__Exercise prompt__. A single number is the answer: the count of lines in these records with "Saúde" in them.

Page images and extracted text:
-- Opening Marker --

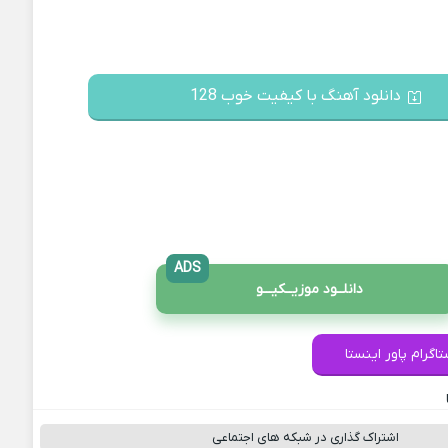
دانلود آهنگ با کیفیت خوب 128
ADS
دانلــود موزیــکیـــو
اگرام پاور اینستا
اشتراک گذاری در شبکه های اجتماعی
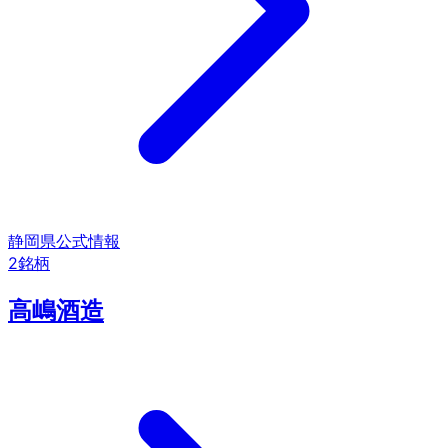
静岡県
公式情報
2
銘柄
高嶋酒造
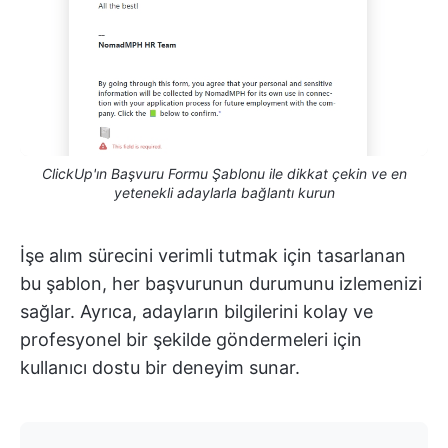
ClickUp'ın Başvuru Formu Şablonu ile dikkat çekin ve en
yetenekli adaylarla bağlantı kurun
İşe alım sürecini verimli tutmak için tasarlanan
bu şablon, her başvurunun durumunu izlemenizi
sağlar. Ayrıca, adayların bilgilerini kolay ve
profesyonel bir şekilde göndermeleri için
kullanıcı dostu bir deneyim sunar.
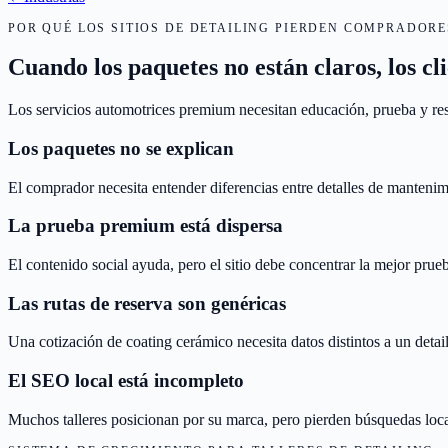
POR QUÉ LOS SITIOS DE DETAILING PIERDEN COMPRADOR
Cuando los paquetes no están claros, los cl
Los servicios automotrices premium necesitan educación, prueba y res
Los paquetes no se explican
El comprador necesita entender diferencias entre detalles de mantenim
La prueba premium está dispersa
El contenido social ayuda, pero el sitio debe concentrar la mejor pru
Las rutas de reserva son genéricas
Una cotización de coating cerámico necesita datos distintos a un detai
El SEO local está incompleto
Muchos talleres posicionan por su marca, pero pierden búsquedas local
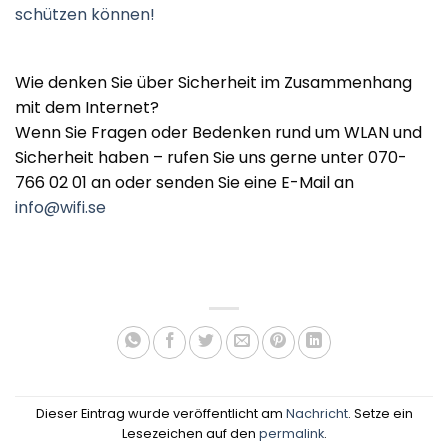
schützen können!
Wie denken Sie über Sicherheit im Zusammenhang
mit dem Internet?
Wenn Sie Fragen oder Bedenken rund um WLAN und
Sicherheit haben – rufen Sie uns gerne unter 070-
766 02 01 an oder senden Sie eine E-Mail an
info@wifi.se
Dieser Eintrag wurde veröffentlicht am
Nachricht
. Setze ein
Lesezeichen auf den
permalink
.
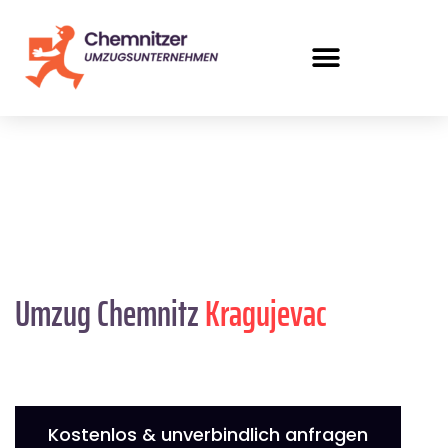
Umzug Chemnitz
Kragujevac
Kostenlos & unverbindlich anfragen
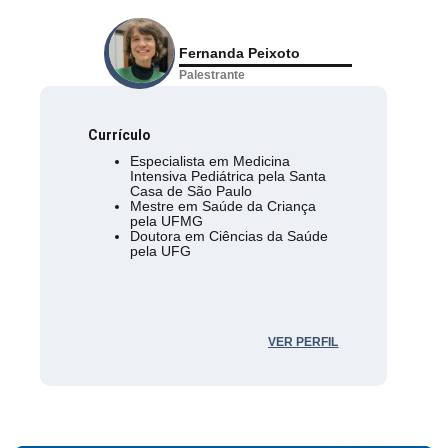
Fernanda Peixoto
Palestrante
Currículo
Especialista em Medicina
Intensiva Pediátrica pela Santa
Casa de São Paulo
Mestre em Saúde da Criança
pela UFMG
Doutora em Ciências da Saúde
pela UFG
VER PERFIL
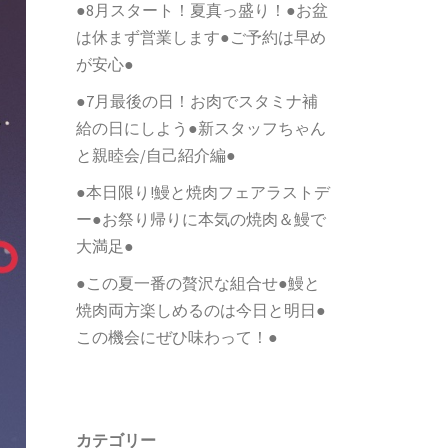
●8月スタート！夏真っ盛り！●お盆
は休まず営業します●ご予約は早め
が安心●
●7月最後の日！お肉でスタミナ補
給の日にしよう●新スタッフちゃん
と親睦会/自己紹介編●
●本日限り!鰻と焼肉フェアラストデ
ー●お祭り帰りに本気の焼肉＆鰻で
大満足●
●この夏一番の贅沢な組合せ●鰻と
焼肉両方楽しめるのは今日と明日●
この機会にぜひ味わって！●
カテゴリー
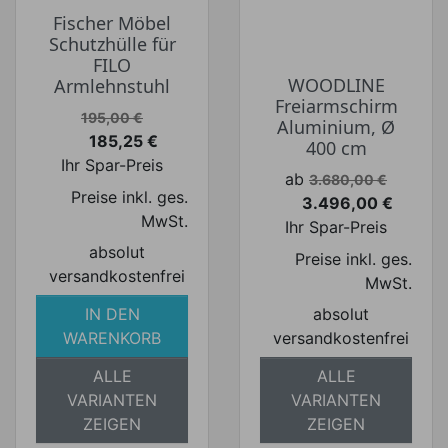
Fischer Möbel
Schutzhülle für
FILO
WOODLINE
Armlehnstuhl
Freiarmschirm
Verkaufspreis
195,00 €
Aluminium, Ø
185,25 €
400 cm
Preis
Ihr Spar-Preis
Verkaufspreis
ab
3.680,00 €
Preise inkl. ges.
3.496,00 €
Preis
MwSt.
Ihr Spar-Preis
absolut
Preise inkl. ges.
versandkostenfrei
MwSt.
IN DEN
absolut
WARENKORB
versandkostenfrei
ALLE
ALLE
VARIANTEN
VARIANTEN
ZEIGEN
ZEIGEN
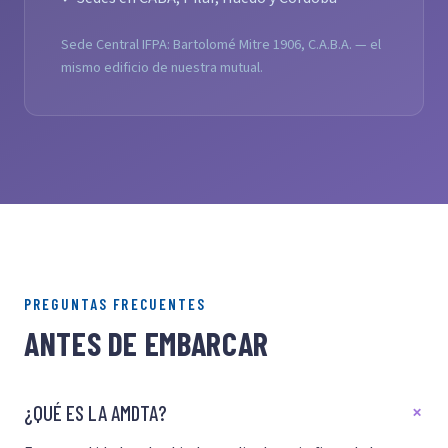
Sede Central IFPA: Bartolomé Mitre 1906, C.A.B.A. — el
mismo edificio de nuestra mutual.
PREGUNTAS FRECUENTES
ANTES DE EMBARCAR
¿QUÉ ES LA AMDTA?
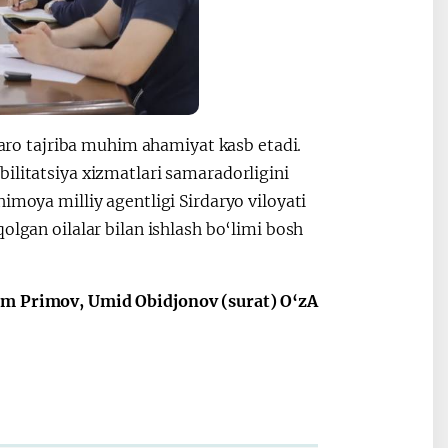
lqaro tajriba muhim ahamiyat kasb etadi.
ilitatsiya xizmatlari samaradorligini
imoya milliy agentligi Sirdaryo viloyati
olgan oilalar bilan ishlash bo‘limi bosh
om Primov, Umid Obidjonov (surat) O‘zA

-- Closing Marker --

__Response to this exercise__. 2